▶ **Data supplied**:
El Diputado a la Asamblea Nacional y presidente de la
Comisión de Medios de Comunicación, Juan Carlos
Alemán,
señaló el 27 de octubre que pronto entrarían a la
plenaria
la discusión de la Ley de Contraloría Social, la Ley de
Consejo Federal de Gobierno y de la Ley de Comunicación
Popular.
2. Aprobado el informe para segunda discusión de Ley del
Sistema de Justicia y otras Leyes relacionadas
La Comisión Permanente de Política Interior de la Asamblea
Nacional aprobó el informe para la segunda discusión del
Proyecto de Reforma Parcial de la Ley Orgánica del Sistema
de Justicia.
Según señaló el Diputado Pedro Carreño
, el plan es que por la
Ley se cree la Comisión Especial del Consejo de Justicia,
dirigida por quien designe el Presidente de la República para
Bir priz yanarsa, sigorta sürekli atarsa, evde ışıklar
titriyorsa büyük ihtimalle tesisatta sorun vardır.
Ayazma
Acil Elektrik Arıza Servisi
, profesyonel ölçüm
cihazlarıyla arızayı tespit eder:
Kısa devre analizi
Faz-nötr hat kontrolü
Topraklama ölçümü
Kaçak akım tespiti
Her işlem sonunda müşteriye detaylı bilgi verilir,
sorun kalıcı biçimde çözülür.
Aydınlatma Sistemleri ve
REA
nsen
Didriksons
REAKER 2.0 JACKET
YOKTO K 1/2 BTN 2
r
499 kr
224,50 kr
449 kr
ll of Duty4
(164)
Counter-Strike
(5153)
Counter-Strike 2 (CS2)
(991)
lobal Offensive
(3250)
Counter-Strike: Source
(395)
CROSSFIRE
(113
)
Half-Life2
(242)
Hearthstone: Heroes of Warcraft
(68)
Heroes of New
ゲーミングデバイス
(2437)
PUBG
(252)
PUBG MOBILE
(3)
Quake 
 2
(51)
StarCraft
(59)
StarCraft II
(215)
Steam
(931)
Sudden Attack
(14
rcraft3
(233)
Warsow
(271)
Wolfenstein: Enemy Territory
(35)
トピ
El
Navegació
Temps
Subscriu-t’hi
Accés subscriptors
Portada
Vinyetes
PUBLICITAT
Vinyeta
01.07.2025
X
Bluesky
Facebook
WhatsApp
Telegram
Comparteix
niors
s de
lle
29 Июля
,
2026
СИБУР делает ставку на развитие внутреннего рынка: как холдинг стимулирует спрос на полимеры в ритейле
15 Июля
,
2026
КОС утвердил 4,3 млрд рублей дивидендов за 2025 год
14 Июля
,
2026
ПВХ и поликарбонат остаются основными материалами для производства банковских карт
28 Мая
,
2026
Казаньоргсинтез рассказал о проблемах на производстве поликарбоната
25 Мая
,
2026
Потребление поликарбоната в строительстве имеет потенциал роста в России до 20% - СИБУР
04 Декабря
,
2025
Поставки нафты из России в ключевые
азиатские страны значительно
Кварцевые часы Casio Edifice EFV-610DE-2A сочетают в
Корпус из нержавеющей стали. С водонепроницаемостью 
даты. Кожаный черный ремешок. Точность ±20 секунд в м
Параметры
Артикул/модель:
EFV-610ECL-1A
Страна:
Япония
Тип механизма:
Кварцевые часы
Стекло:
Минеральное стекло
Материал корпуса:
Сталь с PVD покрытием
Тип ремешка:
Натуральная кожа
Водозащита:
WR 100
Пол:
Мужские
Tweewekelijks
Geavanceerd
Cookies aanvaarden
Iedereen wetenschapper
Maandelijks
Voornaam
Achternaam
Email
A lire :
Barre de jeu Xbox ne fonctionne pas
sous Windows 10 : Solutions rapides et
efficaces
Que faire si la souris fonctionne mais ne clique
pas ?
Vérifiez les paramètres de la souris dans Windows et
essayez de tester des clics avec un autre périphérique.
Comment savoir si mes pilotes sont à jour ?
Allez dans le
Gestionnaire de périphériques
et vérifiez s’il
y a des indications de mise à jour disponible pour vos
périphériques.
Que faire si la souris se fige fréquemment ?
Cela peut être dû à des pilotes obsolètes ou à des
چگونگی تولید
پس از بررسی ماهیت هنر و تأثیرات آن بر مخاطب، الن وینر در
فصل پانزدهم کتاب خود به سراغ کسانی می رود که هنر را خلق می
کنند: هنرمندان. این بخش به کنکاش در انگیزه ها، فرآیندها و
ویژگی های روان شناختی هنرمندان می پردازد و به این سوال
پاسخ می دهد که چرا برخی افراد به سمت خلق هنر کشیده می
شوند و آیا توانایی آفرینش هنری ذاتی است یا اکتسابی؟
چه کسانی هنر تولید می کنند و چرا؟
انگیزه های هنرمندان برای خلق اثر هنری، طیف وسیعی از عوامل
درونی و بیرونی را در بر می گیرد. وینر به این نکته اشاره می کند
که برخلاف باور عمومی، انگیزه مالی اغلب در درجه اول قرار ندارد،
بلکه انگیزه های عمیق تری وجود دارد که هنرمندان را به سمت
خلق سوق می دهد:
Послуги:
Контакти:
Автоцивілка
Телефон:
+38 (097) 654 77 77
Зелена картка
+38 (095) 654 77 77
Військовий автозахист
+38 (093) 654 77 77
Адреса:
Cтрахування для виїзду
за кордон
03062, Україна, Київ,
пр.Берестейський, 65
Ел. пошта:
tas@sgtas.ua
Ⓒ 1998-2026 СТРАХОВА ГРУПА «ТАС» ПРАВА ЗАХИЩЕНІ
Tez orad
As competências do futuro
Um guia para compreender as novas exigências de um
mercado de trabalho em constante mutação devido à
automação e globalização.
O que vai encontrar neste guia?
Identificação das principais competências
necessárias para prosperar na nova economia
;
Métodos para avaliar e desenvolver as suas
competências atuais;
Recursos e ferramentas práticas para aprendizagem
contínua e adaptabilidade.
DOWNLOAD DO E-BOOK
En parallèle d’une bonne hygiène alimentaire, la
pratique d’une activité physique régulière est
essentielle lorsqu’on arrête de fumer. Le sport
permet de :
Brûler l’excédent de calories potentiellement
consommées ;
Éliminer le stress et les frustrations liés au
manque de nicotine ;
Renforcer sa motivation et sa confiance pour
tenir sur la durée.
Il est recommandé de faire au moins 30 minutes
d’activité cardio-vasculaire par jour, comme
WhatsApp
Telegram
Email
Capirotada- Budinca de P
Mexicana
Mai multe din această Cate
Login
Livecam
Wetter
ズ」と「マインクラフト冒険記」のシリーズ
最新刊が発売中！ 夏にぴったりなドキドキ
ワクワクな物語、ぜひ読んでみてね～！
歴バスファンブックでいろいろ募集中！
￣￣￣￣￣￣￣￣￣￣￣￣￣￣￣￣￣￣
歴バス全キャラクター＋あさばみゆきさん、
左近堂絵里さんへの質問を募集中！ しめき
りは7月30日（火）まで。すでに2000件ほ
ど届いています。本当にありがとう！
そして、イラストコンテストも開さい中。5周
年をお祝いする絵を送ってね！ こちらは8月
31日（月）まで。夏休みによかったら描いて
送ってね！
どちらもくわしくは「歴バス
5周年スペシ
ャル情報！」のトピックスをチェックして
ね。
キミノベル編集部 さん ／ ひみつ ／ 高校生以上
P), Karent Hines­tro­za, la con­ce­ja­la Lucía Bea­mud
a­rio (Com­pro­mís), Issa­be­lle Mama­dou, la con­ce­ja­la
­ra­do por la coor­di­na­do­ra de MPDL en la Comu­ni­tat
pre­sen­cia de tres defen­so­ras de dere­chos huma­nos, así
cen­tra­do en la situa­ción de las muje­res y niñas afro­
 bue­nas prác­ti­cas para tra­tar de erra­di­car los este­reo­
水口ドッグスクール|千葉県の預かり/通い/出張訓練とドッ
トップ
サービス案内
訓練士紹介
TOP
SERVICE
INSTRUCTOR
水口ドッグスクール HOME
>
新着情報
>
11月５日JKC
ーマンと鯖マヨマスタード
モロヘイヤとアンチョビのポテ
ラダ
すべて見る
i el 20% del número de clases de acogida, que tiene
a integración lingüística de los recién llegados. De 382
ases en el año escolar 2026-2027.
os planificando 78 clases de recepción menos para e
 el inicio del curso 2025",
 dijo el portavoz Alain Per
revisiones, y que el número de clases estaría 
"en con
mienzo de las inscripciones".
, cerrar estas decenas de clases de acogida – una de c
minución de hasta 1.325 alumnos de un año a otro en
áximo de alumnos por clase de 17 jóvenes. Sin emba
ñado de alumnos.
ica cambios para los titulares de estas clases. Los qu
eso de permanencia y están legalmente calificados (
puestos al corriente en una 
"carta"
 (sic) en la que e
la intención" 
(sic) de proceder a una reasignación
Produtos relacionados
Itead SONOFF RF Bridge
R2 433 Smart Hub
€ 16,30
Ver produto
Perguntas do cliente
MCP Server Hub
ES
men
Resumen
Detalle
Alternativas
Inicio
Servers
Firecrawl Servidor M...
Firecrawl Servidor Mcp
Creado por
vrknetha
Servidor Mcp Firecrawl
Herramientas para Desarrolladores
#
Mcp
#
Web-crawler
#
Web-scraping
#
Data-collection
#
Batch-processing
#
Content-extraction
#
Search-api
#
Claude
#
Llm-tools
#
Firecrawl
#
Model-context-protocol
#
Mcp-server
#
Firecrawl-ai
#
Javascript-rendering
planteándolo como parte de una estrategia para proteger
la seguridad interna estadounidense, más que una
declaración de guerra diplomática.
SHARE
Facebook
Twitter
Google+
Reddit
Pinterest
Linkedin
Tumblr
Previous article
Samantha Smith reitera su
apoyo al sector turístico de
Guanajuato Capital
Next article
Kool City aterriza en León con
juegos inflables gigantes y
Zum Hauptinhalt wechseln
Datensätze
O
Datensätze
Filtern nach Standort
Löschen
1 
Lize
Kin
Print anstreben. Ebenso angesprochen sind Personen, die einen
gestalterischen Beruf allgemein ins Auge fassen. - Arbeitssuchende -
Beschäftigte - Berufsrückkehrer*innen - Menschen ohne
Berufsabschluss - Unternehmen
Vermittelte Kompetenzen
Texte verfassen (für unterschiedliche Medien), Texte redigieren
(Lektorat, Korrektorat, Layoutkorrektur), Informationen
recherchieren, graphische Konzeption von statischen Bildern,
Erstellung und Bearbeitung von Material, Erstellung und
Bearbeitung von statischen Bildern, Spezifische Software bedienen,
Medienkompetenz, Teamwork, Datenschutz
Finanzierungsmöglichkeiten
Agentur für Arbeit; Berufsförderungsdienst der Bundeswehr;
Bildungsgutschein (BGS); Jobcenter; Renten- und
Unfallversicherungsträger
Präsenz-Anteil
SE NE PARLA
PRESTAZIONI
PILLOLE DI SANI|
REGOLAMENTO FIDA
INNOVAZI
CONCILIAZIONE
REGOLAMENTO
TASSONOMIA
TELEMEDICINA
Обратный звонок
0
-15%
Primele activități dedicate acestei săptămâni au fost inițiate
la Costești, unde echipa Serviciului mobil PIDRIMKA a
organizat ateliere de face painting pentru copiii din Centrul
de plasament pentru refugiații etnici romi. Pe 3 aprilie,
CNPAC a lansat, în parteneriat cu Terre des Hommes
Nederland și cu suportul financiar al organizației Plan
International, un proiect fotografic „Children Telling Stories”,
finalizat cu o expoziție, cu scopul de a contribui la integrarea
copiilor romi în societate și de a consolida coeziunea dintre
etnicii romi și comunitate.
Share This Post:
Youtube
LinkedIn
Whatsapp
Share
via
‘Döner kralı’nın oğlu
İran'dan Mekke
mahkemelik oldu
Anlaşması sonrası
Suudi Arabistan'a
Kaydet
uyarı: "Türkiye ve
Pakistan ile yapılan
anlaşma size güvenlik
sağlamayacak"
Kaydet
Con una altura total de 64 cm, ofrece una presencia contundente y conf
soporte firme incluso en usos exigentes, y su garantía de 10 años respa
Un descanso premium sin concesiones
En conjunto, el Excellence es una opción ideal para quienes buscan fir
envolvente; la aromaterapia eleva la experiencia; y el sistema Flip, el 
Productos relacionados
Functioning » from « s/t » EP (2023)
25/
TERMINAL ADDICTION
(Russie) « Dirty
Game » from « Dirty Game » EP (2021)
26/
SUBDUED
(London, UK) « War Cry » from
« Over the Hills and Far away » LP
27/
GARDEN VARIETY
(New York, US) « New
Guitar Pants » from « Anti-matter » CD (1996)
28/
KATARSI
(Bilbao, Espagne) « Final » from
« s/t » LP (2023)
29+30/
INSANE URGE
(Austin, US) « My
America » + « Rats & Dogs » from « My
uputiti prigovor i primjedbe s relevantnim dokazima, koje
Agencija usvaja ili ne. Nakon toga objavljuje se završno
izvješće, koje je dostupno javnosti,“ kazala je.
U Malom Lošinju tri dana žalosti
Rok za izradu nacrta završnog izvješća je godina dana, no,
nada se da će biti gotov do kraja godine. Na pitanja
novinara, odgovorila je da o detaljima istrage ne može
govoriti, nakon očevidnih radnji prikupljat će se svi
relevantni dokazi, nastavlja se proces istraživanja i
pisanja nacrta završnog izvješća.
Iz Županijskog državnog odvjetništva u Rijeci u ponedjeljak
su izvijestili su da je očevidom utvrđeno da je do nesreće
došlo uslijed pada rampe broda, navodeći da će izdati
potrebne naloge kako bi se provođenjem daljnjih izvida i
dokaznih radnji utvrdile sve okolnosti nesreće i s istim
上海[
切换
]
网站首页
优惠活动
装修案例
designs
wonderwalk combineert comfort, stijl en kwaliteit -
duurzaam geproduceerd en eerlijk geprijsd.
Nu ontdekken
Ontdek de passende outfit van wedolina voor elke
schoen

▶ **Exercise details**:
Search the records for the string "número" and report each line that has it.

▶ **Written response**:
i el 20% del número de clases de acogida, que tiene
revisiones, y que el número de clases estaría 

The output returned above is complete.